►

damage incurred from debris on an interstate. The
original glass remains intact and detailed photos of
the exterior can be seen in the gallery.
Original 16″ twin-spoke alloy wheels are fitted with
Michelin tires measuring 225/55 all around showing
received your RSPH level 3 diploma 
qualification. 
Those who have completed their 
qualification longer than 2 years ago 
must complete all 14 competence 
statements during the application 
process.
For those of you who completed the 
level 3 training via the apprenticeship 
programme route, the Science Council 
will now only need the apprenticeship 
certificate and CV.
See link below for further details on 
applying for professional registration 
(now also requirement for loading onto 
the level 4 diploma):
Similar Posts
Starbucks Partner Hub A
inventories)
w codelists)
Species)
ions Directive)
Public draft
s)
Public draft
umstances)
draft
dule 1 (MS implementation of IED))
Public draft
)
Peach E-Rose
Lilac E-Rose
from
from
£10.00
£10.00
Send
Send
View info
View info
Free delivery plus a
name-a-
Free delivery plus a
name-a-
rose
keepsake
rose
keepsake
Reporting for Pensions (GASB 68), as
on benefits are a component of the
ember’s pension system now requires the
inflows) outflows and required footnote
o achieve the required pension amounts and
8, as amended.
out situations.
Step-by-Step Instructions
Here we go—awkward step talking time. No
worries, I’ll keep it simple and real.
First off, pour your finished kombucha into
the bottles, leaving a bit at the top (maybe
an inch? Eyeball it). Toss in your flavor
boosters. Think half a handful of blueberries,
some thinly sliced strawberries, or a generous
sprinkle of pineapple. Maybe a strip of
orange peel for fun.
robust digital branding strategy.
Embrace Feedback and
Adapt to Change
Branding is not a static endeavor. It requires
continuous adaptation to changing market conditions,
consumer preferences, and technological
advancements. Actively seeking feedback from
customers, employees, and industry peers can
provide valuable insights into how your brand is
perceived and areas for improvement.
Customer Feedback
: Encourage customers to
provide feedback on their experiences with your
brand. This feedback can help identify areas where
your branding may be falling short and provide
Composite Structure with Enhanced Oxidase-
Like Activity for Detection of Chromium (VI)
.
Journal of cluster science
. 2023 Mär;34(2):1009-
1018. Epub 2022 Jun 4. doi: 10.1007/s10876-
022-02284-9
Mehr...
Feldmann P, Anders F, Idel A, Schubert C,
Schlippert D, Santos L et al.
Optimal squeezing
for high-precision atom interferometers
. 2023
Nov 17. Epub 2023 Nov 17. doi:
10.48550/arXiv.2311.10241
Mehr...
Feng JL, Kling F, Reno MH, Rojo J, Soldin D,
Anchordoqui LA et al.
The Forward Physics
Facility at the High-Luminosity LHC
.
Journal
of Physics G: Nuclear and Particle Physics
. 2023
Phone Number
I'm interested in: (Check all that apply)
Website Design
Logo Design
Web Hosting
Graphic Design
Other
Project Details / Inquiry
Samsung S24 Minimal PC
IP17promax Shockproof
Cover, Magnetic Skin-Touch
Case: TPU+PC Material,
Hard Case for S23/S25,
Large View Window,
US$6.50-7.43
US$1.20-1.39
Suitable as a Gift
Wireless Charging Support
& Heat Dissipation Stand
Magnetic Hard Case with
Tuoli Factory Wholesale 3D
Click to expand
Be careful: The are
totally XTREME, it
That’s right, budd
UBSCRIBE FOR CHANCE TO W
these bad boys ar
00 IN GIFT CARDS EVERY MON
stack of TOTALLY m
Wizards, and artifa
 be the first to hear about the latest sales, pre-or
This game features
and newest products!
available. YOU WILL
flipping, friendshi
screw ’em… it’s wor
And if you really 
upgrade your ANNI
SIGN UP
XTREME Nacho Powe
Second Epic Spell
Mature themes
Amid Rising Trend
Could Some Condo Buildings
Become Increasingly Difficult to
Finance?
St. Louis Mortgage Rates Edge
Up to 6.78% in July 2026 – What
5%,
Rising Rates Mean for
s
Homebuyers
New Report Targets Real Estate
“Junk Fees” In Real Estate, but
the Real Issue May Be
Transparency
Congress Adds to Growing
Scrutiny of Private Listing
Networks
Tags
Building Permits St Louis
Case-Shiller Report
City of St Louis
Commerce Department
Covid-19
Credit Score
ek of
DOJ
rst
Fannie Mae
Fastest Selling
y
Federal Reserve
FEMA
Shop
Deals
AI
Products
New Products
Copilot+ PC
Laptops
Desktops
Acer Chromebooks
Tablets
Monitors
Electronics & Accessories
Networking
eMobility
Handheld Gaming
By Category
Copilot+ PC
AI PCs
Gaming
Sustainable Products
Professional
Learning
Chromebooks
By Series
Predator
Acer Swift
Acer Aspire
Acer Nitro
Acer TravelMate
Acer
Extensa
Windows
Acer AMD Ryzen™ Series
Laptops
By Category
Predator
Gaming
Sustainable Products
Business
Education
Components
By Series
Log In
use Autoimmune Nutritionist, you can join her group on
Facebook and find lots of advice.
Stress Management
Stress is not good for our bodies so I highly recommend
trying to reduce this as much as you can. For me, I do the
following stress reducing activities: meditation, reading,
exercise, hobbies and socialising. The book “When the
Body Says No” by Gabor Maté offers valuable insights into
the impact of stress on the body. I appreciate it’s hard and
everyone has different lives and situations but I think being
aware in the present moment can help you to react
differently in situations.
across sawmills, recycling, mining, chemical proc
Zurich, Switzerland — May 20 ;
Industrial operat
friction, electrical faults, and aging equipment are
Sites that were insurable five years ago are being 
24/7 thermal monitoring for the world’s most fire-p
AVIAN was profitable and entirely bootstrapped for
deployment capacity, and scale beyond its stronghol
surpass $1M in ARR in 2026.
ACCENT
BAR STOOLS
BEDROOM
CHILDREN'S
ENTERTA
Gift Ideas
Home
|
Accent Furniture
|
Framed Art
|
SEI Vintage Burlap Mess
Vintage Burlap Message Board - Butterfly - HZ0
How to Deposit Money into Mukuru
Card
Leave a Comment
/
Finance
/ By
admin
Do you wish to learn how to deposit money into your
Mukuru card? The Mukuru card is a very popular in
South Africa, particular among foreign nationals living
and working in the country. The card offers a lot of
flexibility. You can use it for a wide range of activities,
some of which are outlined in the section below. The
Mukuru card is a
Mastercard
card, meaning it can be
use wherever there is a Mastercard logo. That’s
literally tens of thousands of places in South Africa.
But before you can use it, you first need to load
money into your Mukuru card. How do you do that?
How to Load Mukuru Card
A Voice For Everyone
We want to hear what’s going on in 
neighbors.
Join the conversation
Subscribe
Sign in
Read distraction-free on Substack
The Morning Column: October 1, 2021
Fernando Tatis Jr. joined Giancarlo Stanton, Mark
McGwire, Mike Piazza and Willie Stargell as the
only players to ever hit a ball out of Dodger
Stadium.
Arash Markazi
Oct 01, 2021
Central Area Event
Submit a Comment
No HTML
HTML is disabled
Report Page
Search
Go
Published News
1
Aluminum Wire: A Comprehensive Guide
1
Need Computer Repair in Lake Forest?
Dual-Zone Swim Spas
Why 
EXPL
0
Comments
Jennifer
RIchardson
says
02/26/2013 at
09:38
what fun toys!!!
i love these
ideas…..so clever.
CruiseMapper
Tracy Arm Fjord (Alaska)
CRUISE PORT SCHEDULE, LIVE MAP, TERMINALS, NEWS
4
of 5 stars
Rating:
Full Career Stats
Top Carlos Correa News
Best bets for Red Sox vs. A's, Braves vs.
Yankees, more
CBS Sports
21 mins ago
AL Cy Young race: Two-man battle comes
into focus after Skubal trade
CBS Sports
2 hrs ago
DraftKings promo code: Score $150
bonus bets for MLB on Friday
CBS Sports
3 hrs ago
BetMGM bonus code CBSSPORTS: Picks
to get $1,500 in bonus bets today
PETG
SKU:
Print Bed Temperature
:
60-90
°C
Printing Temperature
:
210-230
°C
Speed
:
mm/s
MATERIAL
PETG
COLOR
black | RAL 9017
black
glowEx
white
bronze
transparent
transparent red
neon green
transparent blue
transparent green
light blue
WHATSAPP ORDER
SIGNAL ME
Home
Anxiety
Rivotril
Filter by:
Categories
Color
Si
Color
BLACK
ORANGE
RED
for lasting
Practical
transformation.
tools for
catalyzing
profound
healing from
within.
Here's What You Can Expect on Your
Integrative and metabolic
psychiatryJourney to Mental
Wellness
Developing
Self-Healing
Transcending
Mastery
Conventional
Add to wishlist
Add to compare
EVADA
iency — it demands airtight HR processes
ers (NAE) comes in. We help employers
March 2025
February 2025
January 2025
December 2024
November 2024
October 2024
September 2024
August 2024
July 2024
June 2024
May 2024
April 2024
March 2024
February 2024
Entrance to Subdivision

◄

Try it =
In the data above, repeat exactly each line from the first through the line that contains "programme route, the Science Council", and give nothing else.

Task answer =
damage incurred from debris on an interstate. The
original glass remains intact and detailed photos of
the exterior can be seen in the gallery.
Original 16″ twin-spoke alloy wheels are fitted with
Michelin tires measuring 225/55 all around showing
received your RSPH level 3 diploma 
qualification. 
Those who have completed their 
qualification longer than 2 years ago 
must complete all 14 competence 
statements during the application 
process.
For those of you who completed the 
level 3 training via the apprenticeship 
programme route, the Science Council 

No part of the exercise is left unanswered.